Without rhetoric of topaz roars,
Orations of horizons pointing to
Other shores, onyx-mouthed oceans
Would lose voice, groaning only
Apologies of driftwood, driftwood.
- Jonny Mueller
~
Bevel
Water in the river was always red
and before I thought it was just the dirt
but turns out the river is made of blood
and the blood is actually Jesus’ blood
who is a carpenter who made me. His
blood is in all the rivers, and if you
float your pain in one of them for long enough
it will all get washed away into a kingdom
that is under the river. You go there too.
- Megan Jackson
The morning after, she wasn't there~
Thank God I washed my pillowcase finally
The morning after, she wasn't there
Let me try sleeping in the drawer under the bed tonight
The morning after, she wasn't there
Jammed and packed and crowded, nowhere to move
The morning after, she wasn't there.
High walls give me and my father anxiety
The ceiling would make just anything echo
High walls give me and my father anxiety
The earth must look lovely from the sky, like clockwork
High walls give me and my father anxiety
If I was big enough, I'd sleep here, on top of the trees
High walls give me and my father anxiety.
I don't eat red meat
I think of human muscle when I look at raw meat
I don't eat red meat
It might be meat, it might be chocolate cake. Enjoy it
I don't eat red meat
In some cultures, meat headgear is a sign of the priesthood
I don't eat red meat.
Alabama, As Seen by God~
I ain't got legs
But my mom makes a mean ham sandwich
I never had good lunches as a kid
I always wanted something sweeter
My mom wants me to be jealous
When I grow up
A finely groomed bed-chamber
Looks cold out of focus
Smoke & mirrors
to make it look bigger
I used to love
Now I smell the formaldehyde
Nauseous
That used to be blood
In its veins
And you're just laughing
The gentiles were told not to strangle meat
Because it would separate them
From the pagans
Why are you so dark?
Collaboración~
You smell your worst
when you wake up in the morning,
like a sexy, Indian man
eating a cheese sandwich
and afterwards wanting to vomit.
In your celebrity bedroom
on a mattress spaceship
you realize you belong with
potatoes and gravy.
But, it's peanut butter & jelly time again.
Let's have a picnic!
Crustacean innards.

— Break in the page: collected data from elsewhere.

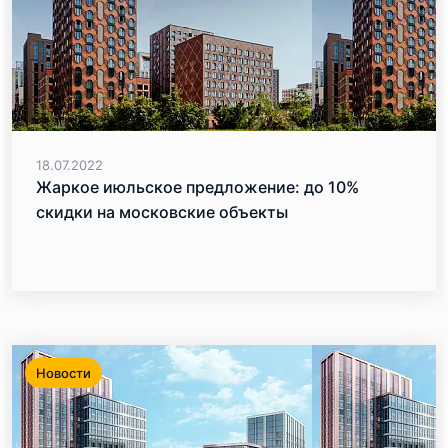
18.07.2022
Жаркое июльское предложение: до 10%
скидки на московские объекты
Новости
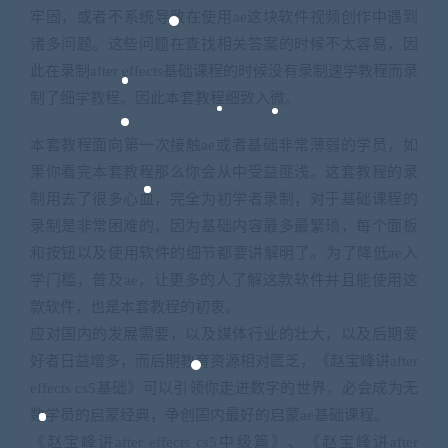
牢固，或者不系统导致在使用
ae
这块软件视频创作中遇到
诸多问题。这些问题在查找相关答案的时候不太容易，因
此在录制
after effects
基础课程的时候没有录制速学教程而录
制了细学教程。因此本套教程细致入微。
ae
或者基础非常薄弱的学员，如
本套教程面向第一次接触
果你看完本套教程那么你会从中受益匪浅。这套教程的录
制用去了很多心血，完全为初学者录制，对于基础课程的
录制是非常困难的，因为基础内容最多最繁琐，每个面板
和按钮以及使用软件的细节都要讲解明了。为了降低
ae
入
学门槛，普及
ae
，让更多的人了解这款软件并且能使用这
款软件，也是本套教程的初衷。
应对国内的发展需要，以及媒体行业的壮大，以及后期爱
after
好者日益增多，而后期教育资源相对匮乏，《赵宝峰讲
effects cs5
基础》可以引领你走进数字的世界，必会成为无
数学员的启蒙经典，争创国内最好的启蒙
ae
基础课程。
after effects cs5
中级篇》、《赵宝峰讲
after
《赵宝峰讲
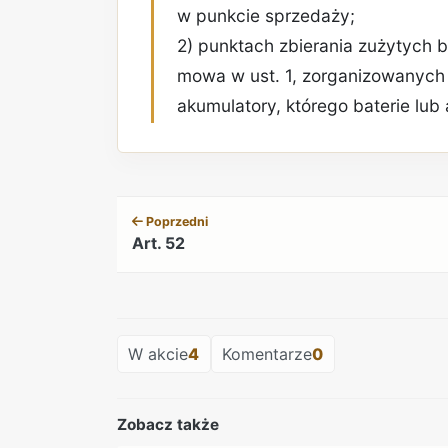
w punkcie sprzedaży;
2) punktach zbierania zużytych b
mowa w ust. 1, zorganizowanych
akumulatory, którego baterie lub
Poprzedni
Art. 52
W akcie
4
Komentarze
0
Zobacz także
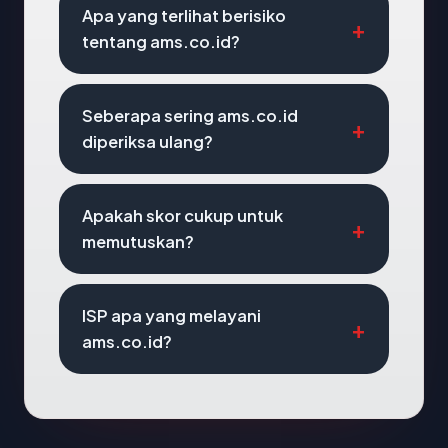
Apa yang terlihat berisiko
tentang ams.co.id?
Seberapa sering ams.co.id
diperiksa ulang?
Apakah skor cukup untuk
memutuskan?
ISP apa yang melayani
ams.co.id?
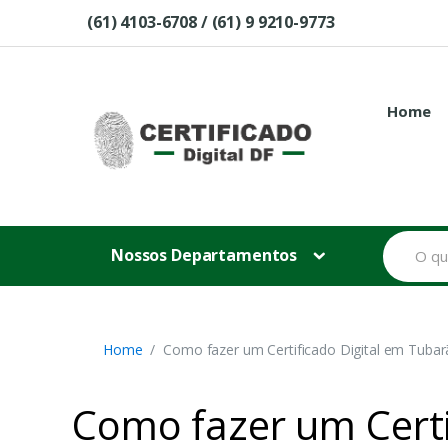
Skip to navigation
Skip to content
(61) 4103-6708 / (61) 9 9210-9773
Home
B
Nossos Departamentos
u
s
c
a
r
p
Home
Como fazer um Certificado Digital em Tubar
o
r
:
Como fazer um Certi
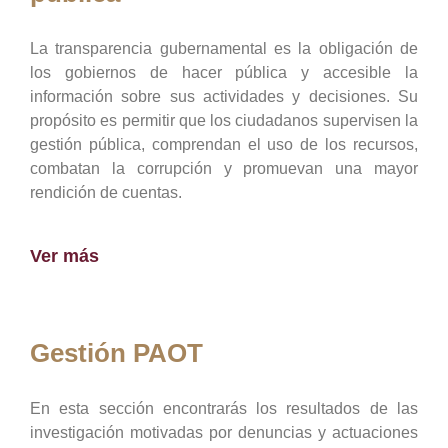
La transparencia gubernamental es la obligación de
los gobiernos de hacer pública y accesible la
información sobre sus actividades y decisiones. Su
propósito es permitir que los ciudadanos supervisen la
gestión pública, comprendan el uso de los recursos,
combatan la corrupción y promuevan una mayor
rendición de cuentas.
Ver más
Gestión PAOT
En esta sección encontrarás los resultados de las
investigación motivadas por denuncias y actuaciones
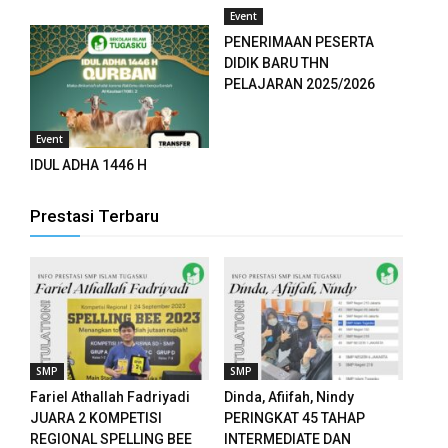
Event
anel
PENERIMAAN PESERTA
DIDIK BARU THN
anel
PELAJARAN 2025/2026
anel
Event
anel
IDUL ADHA 1446 H
Prestasi Terbaru
ketleri
tın al
anel
tın al
SMP
SMP
Fariel Athallah Fadriyadi
Dinda, Afiifah, Nindy
anel
JUARA 2 KOMPETISI
PERINGKAT 45 TAHAP
REGIONAL SPELLING BEE
INTERMEDIATE DAN
anel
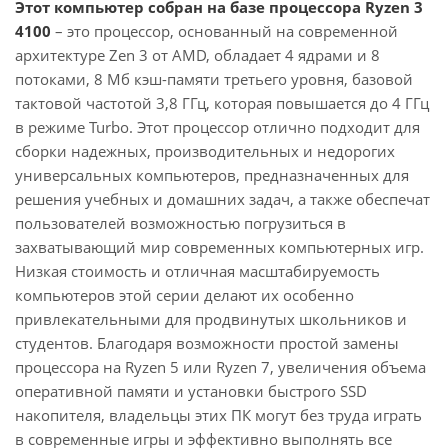
Этот компьютер собран на базе процессора Ryzen 3
4100
– это процессор, основанный на современной
архитектуре Zen 3 от AMD, обладает 4 ядрами и 8
потоками, 8 Мб кэш-памяти третьего уровня, базовой
тактовой частотой 3,8 ГГц, которая повышается до 4 ГГц
в режиме Turbo. Этот процессор отлично подходит для
сборки надежных, производительных и недорогих
универсальных компьютеров, предназначенных для
решения учебных и домашних задач, а также обеспечат
пользователей возможностью погрузиться в
захватывающий мир современных компьютерных игр.
Низкая стоимость и отличная масштабируемость
компьютеров этой серии делают их особенно
привлекательными для продвинутых школьников и
студентов. Благодаря возможности простой замены
процессора на Ryzen 5 или Ryzen 7, увеличения объема
оперативной памяти и установки быстрого SSD
накопителя, владельцы этих ПК могут без труда играть
в современные игры и эффективно выполнять все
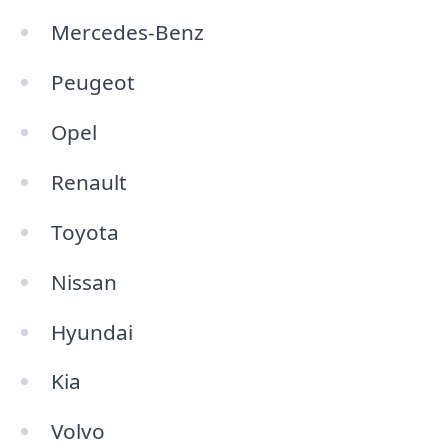
Mercedes-Benz
Peugeot
Opel
Renault
Toyota
Nissan
Hyundai
Kia
Volvo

Right now!
My mom made fruit salads
but mostly I like blood.
Eat it or die.
But make it yourself--it'll be cheaper
with a meat dagger.
Meat wood.
What the hell is this?
Tenderloin bonnet.
For Borges~
Though it looks packed full,
the farm is gilded
under studio lighting.
Ugly, we destroy what is so orderly.
Cut open like a dried-up orange, no juices:
the murder of a fake home.
Calming room, congested tune, closed,
too clean to live in.
Would I rather be eating hair at lunch?
Why did the cool kids use paper bags?
I am home, past Chicago
sleeping in, alone,
reminded of how
I cut his heart out with a dull knife,
bloody freedom, consumption.
Whatever is in the middle
visits the sun
alone,
like an evergreen forest,
mass murder.
Different Shades of White~
Only looking at the
American Northeast as far
as the eye can see.
Tendrils, but that was just my first
thought, the representation
is half eaten.
Pig-nosed boy, asleep in the style of
viking landscape art or
fruit that is neither ripe nor rotten,
smelling like anemone, feels
like home--too much space--
Are we selling a beauty
product? Anonymous
people and things which
are too neat and
organized to be ugly in appearance.
Why do you eat on a board
little lunchtime child?
Strange spots of orange, volcanic
in a way. Gooey South America:
no ice, but it looks cold.
You were once an animal Ricky
Martin--¡comida! ¡comida!
There are mints that come from this
butchered thing.
Well, That Slaughterhouse Was Nice
I live in red velvet cake. Why I do declare, I must have found the right wardrobe door to step through. Oh he has no legs, but "I can fly!" Almost like my favorite blanket to picnic over. Fresh meat, PB & J make for a great, stale banqueting table. In the meadow, I must have found perfect, sterile fluorescent lighting. Is that supposed to be fresh air? In cluttered stillness a door got bigger. Except it was too well decorated. No one lives here. Now can we eat?